Berufsunfähigkeit Fluggeräteelektroniker

Hohes BU-Risiko für Fluggeräteelektroniker

Fluggeräteelektroniker sind im Gegensatz zu vielen anderen Berufsgruppen einem überdurchschnittlich hohen Berufsunfähigkeitsrisiko ausgesetzt. Die BU Versicherer stufen den Beruf des Fluggeräteelektronikers daher in BU Risikogruppe 4 ein.

BU Risikoeinstufung für Fluggeräteelektroniker

Berufsunfähigkeit Kranführer

Der Beruf des Fluggeräteelektronikers wird von den Versicherungen mehrheitlich in die Berufsgruppe 4 (bedeutet erhöhtes BU-Risiko) eingestuft.

BU Risikogruppe Fluggeräteelektroniker

BU Risikogruppe Fluggeräteelektroniker: Risikogruppe 4

Die BU Risikogruppe 4 ist ein deutliches Zeichen dafür, dass Sie in Ihrem Beruf nicht unbedingt damit rechnen sollten ihn bis zum Erreichen der Altersrente auch ausüben zu können.

Die Risikoeinschätzung durch die Versicherer hat gleichzeitig aber auch einen direkten Einfluss auf die Höhe der Beiträge in der Berufsunfähigkeitsversicherung.

Für Sie heißt das, dass Sie vor Abschluss eines Versicherungsvertrags erst einmal genau prüfen müssen, welcher Versicherer das beste Preis-Leistungs-Verhältnis für Sie bereithält.

Zusätzlich ist es ratsam nicht zu lange mit einem Abschluss zu warten, da Alter und bestehende Vorerkrankungen die Preise zusätzlich in die Höhe treiben.

Sparpotenzial für Fluggeräteelektroniker: Die mit Ihrem Beruf einhergehenden Risiken werden von den BU Versicherern unterschiedlich bewertet.
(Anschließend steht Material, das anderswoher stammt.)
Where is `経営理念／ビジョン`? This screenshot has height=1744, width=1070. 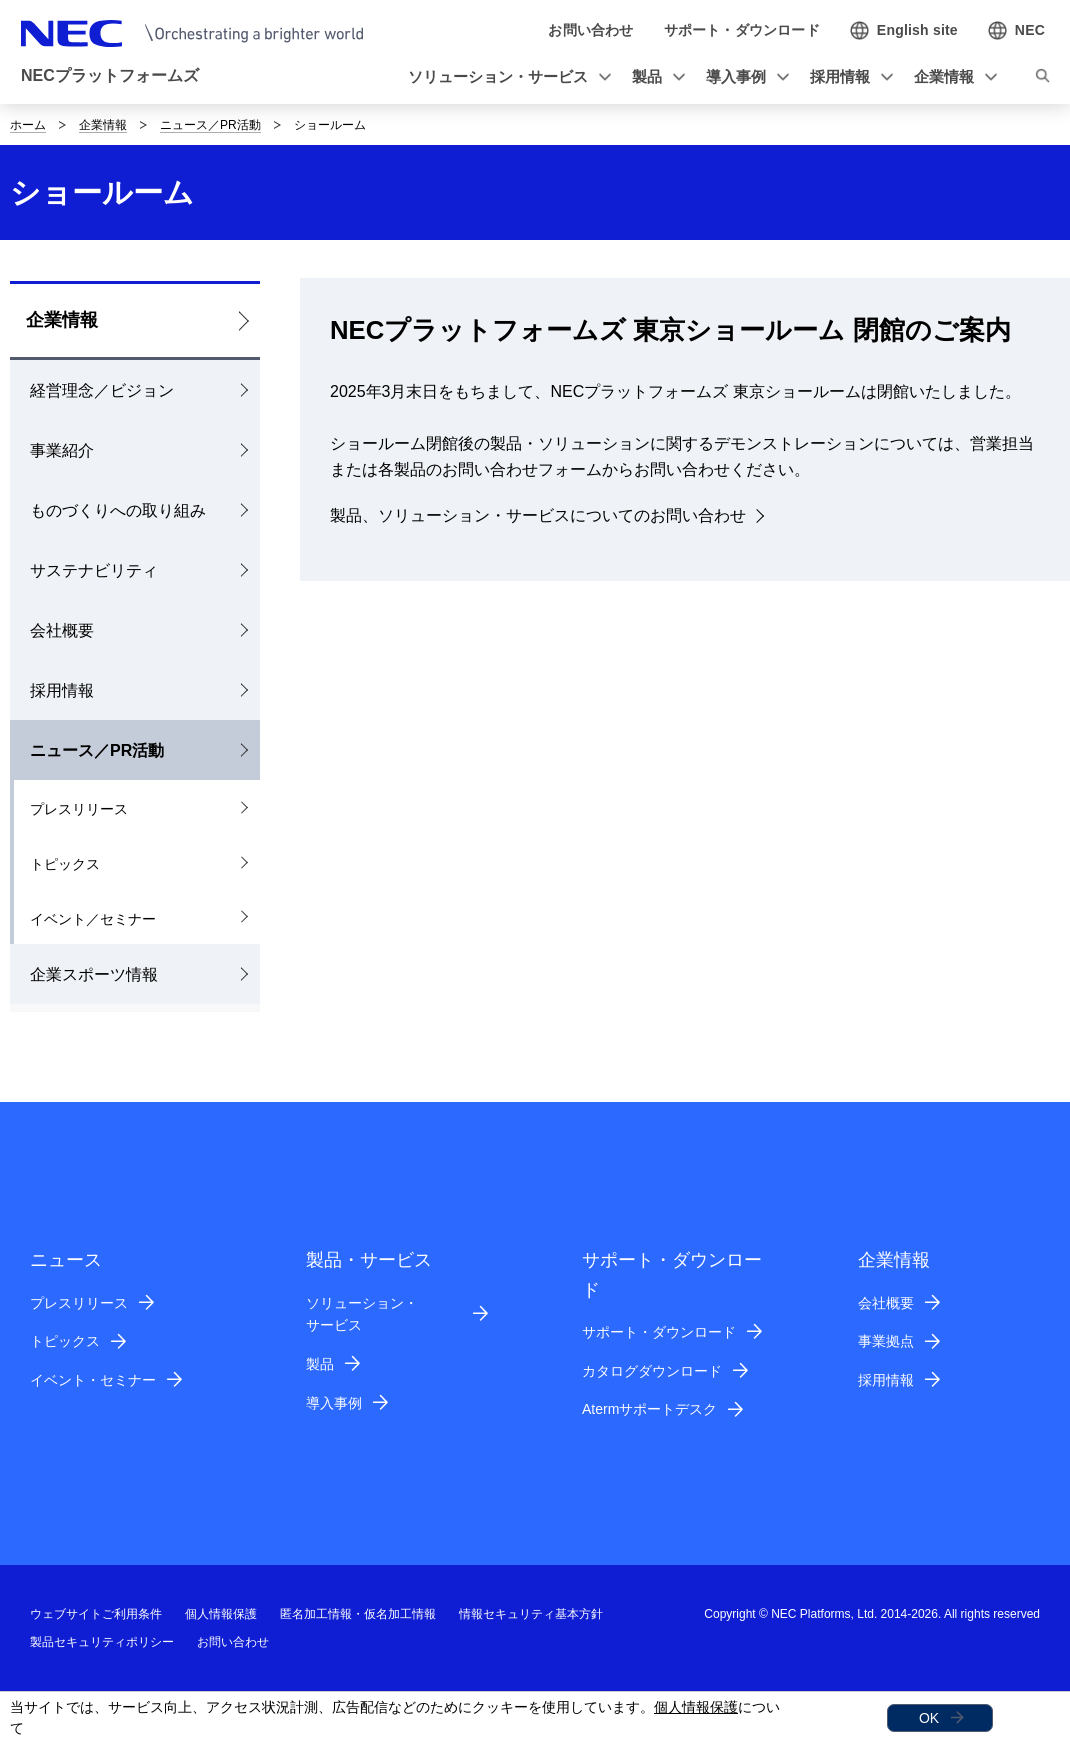 経営理念／ビジョン is located at coordinates (102, 390). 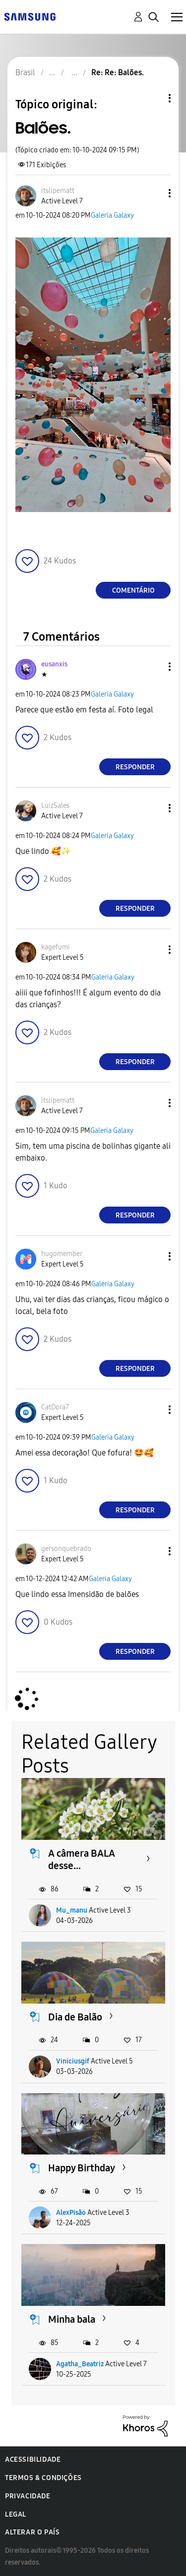 This screenshot has height=2576, width=186. Describe the element at coordinates (153, 98) in the screenshot. I see `Opções de tópico [button]` at that location.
Daher kann es zu großen Abweichungen bei Preisen und Leistungen der einzelnen Tarife kommen. Nutzen Sie diese zu Ihren Gunsten und fordern Sie den BU Vergleich für Fluggeräteelektroniker an.

Berufsunfähigkeitsrelevantes Arbeitsumfeld von Fluggeräteelektronikern

Aufgaben: Fluggeräteelektroniker installieren und warten elektrische und elektronische Baugruppen, Geräte und luftfahrttechische Systeme. Sie verlegen und verbinden hierzu Steuer-, Signal- und Datenleitungen.
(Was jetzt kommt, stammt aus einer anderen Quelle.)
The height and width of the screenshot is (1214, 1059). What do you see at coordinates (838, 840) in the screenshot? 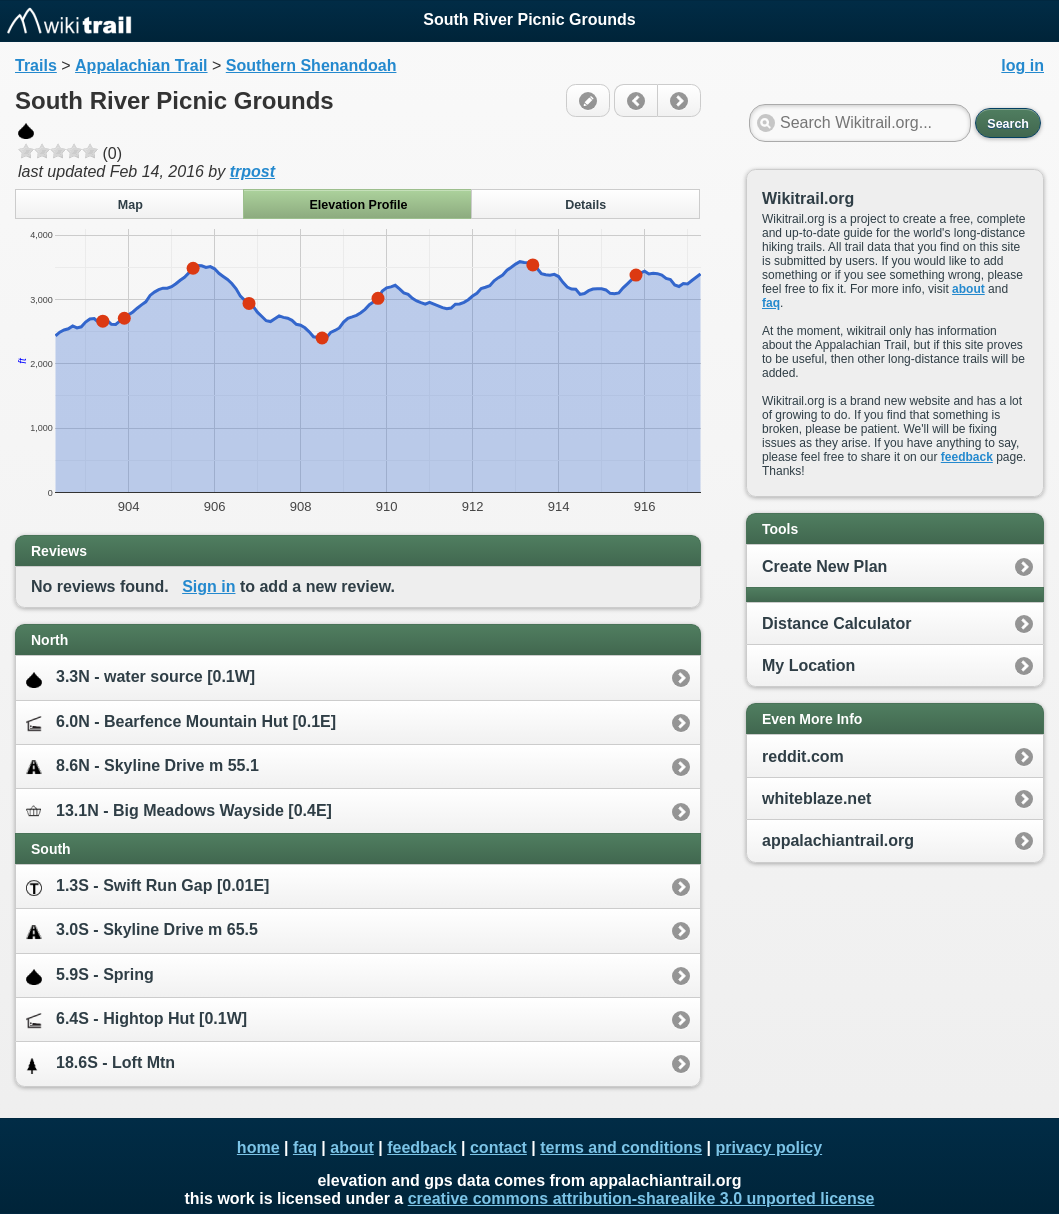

Außerdem bauen sie elektrische und elektronische Baugruppen zusammen und montieren Geräte der Luftfahrttechnik. Danach nehmen sie diese in Betrieb. Sie müssen auftretende Fehler in der Mess-, Steuerungs-, Regel- und in der elektrischen Antriebs- und Übertragungstechnik analysieren und beheben.
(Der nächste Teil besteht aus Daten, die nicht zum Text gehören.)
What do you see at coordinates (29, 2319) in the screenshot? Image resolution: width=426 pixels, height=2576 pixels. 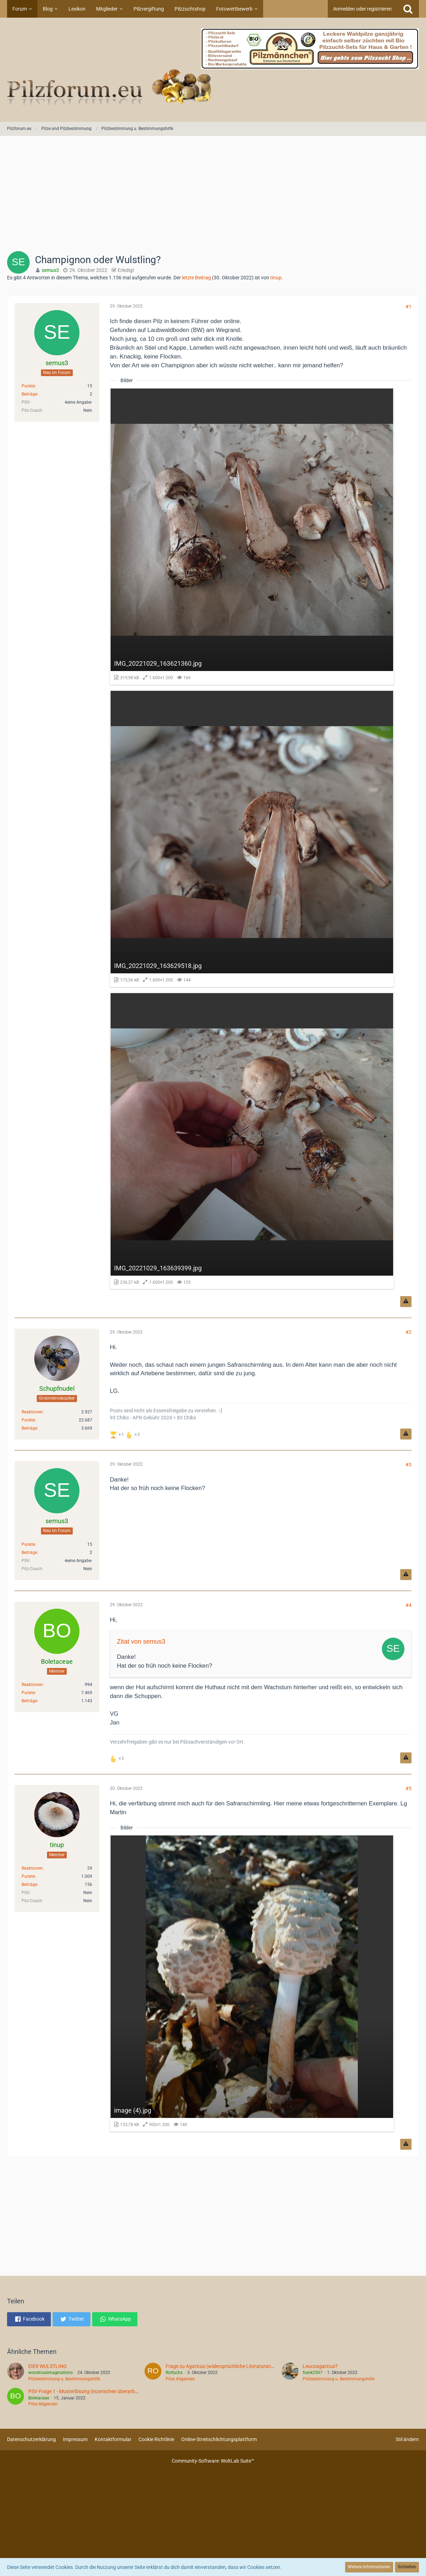 I see `[button]` at bounding box center [29, 2319].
Zum Steuern und Regeln einzelner Fluggerätekompomenten nehmen sie auch spezielle Software in Betrieb. Nachdem Fluggeräteelektroniker Anlagen montiert und in Betrieb genommen haben, dokumentieren sie die Arbeits- und Messergebnisse. Sie stehen oftmals im Schichtdienst bereit, um Störungen der Avionik jederzeit beheben zu können. Dabei müssen sie Sicherheitsvorschriften beachten und schnell wichtige Entscheidungen treffen können.

Arbeitsumgebung und Beschäftigungsverhältnis: Fluggeräteelektroniker werden meist angestellt tätig. Sie finden Beschäftigung in Reparaturwerkstätten von Fluggesellschaften und Flughäfen. Außerdem arbeiten sie oft bei Fluggeräteherstellern und deren Zulieferbetrieben. Auch auf Luftwaffenstützpunkten der Bundeswehr weden sie eingesetzt. Ihre tägliche Arbeitsumgebung sind Werkstätten, Wartungshallen und Flugzeuge.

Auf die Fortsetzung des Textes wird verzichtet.